I get a lot of letters from my kids’ school. In no special order, they’ve included:
The “head lice is going around school” letter.
The “a stomach flu is going around school” letter.
The “no candy is allowed and all food for the Halloween party must be nut-free” letter.
The “head lice is going around school” letter again.
The “no candy is allowed and all food for the Valentine’s Day party must be nut-free” letter.
The “birthday party invitations cannot be distributed at school” letter.
The “snow gear dress code for recess” letter.
The “step throat is going around school” letter.
The “head lice is going around school” letter yet again.

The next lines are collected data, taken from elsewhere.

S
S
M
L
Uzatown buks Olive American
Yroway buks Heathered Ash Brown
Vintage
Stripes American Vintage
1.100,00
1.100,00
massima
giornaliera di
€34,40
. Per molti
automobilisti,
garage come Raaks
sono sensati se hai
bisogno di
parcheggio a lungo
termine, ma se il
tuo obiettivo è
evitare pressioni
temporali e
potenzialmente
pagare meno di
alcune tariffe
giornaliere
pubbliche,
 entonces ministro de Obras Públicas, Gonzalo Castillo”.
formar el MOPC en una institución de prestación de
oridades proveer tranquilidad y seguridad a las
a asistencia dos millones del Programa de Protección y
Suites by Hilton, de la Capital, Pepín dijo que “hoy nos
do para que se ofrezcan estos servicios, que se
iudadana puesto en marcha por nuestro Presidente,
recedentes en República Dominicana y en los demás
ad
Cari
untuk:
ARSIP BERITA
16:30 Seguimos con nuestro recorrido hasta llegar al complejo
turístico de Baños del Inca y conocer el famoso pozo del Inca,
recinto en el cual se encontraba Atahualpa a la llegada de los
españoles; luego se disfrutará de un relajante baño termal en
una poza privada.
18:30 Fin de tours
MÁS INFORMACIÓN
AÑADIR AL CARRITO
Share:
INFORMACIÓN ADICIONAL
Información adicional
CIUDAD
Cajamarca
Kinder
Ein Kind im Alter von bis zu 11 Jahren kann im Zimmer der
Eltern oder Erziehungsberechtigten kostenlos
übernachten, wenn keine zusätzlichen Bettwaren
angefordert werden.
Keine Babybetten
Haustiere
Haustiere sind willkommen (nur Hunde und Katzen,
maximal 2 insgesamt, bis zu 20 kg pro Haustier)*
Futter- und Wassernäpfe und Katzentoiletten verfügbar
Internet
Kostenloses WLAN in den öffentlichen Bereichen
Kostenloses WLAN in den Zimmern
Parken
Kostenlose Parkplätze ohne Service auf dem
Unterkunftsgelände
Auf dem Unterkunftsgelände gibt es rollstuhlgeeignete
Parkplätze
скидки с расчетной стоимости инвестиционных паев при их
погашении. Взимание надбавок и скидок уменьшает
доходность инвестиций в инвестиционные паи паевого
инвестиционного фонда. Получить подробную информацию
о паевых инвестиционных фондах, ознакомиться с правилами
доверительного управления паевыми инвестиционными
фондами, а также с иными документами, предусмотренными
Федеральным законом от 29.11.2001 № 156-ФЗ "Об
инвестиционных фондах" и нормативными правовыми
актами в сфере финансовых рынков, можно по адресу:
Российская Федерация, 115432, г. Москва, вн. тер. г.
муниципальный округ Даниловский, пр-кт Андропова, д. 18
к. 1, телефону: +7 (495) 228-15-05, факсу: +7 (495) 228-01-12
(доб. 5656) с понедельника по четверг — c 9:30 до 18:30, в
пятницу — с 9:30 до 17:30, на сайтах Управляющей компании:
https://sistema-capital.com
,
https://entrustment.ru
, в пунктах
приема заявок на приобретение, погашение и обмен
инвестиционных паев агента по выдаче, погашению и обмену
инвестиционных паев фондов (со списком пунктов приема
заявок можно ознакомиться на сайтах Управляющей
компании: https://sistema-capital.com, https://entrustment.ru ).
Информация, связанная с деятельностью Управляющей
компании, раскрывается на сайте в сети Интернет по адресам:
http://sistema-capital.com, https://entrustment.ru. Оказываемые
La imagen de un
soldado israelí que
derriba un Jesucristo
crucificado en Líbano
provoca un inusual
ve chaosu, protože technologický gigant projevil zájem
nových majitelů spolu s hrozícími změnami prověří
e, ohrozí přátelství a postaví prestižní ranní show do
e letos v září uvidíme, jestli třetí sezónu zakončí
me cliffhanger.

The “here are all of the places parents are not allowed to park at school” letter.
And my personal favorite…
The “a case of the Epstein-Barr Virus has been diagnosed in your child’s classroom” letter.

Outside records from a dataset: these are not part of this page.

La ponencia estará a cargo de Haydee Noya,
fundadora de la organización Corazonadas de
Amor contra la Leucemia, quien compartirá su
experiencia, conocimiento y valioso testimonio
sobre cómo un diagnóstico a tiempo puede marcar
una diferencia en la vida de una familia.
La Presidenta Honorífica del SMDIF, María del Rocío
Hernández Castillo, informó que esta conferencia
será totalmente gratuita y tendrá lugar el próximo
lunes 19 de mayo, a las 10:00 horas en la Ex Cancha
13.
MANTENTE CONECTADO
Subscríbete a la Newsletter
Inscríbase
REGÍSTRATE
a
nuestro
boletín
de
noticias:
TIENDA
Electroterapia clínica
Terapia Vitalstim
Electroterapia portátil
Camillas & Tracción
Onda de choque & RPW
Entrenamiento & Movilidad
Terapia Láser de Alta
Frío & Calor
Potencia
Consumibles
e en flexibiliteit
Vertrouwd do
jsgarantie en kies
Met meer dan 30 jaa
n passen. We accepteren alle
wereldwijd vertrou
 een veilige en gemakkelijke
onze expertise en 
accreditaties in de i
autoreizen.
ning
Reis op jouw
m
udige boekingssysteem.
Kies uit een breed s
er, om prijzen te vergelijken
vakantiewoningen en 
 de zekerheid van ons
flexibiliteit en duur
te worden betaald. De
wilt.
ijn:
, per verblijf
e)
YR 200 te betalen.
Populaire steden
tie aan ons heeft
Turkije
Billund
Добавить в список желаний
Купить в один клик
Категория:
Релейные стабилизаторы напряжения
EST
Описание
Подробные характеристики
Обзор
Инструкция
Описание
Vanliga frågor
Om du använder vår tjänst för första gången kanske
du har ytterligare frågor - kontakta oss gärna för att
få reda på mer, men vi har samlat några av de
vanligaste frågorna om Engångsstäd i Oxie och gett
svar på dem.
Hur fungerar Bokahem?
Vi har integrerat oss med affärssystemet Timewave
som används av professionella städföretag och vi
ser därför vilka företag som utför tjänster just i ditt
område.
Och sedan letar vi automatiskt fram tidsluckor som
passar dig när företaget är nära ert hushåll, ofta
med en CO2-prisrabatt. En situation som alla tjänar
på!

I’m afraid to check my email! What’s next? Asbestos in the pipes? The bubonic plague?
I get it. Parents need to be informed. Teachers want sick kids to stay home. No one wants to kill a kid with a food allergy. Kids need to wear boots on the playground. The parking lot is small.
My kids go to a great school in an excellent school district. They’re getting a solid education. I check their homework daily, and I occasionally see quiz scores, art projects, and writing samples. Their grades are fine, their classmates are friendly, and their teachers are accessible.

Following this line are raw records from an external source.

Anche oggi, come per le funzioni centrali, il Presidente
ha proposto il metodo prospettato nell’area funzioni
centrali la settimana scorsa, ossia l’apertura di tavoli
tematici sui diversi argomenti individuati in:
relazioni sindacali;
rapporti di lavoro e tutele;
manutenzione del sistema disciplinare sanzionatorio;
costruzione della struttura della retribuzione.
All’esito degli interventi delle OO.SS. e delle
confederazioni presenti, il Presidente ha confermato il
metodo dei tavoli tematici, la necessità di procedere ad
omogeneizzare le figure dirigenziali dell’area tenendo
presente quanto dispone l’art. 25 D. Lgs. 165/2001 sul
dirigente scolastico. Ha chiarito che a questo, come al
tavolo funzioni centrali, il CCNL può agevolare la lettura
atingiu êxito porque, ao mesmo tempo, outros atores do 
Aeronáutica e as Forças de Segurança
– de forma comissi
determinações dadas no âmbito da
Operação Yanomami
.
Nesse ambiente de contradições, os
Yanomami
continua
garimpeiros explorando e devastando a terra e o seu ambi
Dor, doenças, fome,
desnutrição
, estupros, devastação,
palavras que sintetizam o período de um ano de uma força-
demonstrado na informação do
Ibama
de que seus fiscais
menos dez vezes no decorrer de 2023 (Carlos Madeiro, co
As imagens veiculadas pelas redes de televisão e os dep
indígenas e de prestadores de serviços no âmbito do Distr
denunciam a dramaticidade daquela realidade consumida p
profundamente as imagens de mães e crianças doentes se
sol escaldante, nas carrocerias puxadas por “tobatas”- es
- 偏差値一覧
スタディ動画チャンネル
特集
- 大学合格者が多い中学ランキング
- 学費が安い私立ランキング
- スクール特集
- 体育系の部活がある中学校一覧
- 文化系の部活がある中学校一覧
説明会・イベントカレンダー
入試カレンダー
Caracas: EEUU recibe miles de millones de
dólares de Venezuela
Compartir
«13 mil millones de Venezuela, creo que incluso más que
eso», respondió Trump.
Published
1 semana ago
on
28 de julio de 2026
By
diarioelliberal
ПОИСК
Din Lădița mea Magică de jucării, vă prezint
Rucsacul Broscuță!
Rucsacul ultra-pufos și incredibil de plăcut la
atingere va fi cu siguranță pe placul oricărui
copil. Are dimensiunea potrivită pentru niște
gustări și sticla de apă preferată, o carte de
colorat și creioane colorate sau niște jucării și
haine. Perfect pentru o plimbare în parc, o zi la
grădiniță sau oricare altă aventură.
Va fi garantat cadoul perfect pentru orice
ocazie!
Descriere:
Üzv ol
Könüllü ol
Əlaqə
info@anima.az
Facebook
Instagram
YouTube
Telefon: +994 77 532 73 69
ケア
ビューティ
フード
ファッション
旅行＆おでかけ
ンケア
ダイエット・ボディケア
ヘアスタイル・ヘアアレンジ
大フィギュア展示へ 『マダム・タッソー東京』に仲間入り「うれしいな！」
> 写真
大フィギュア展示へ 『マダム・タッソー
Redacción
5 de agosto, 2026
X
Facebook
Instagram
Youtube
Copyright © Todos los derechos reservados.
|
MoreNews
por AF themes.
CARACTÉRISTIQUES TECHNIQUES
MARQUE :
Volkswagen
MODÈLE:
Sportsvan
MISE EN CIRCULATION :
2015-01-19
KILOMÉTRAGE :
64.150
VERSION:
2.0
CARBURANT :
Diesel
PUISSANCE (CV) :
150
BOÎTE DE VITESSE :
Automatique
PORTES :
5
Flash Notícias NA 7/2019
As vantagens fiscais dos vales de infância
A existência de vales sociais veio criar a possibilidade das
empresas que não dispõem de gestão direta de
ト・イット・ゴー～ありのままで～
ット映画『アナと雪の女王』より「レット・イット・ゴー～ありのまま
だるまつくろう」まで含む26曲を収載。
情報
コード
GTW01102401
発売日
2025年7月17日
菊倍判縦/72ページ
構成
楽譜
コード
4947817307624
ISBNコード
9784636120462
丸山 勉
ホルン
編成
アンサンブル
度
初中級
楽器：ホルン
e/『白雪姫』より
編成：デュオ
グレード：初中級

The saying “no news is good news” should be applicable here. I have nothing to complain about, yet I long to receive a letter from school about something positive. About the curriculum, technology in the classrooms, or character education. About how our kids are handling Common Core. About anything other than nits and vomit!
Then this came in the mail.
It’s a postcard addressed directly to my first grader. It’s from his teacher, and the letter on the backside includes phrases like “proud of all your hard work” and “fantastic reader and writer” and “great friend and helper” and “Keep it up!”
I left it in the mailbox so my son, who loves mail, could discover it on his own. A huge smile stretched across his face when he found it, and I couldn’t have been more proud as I listened to him confidently read it aloud.
It’s the letter from school I never expected, and it was worth the wait.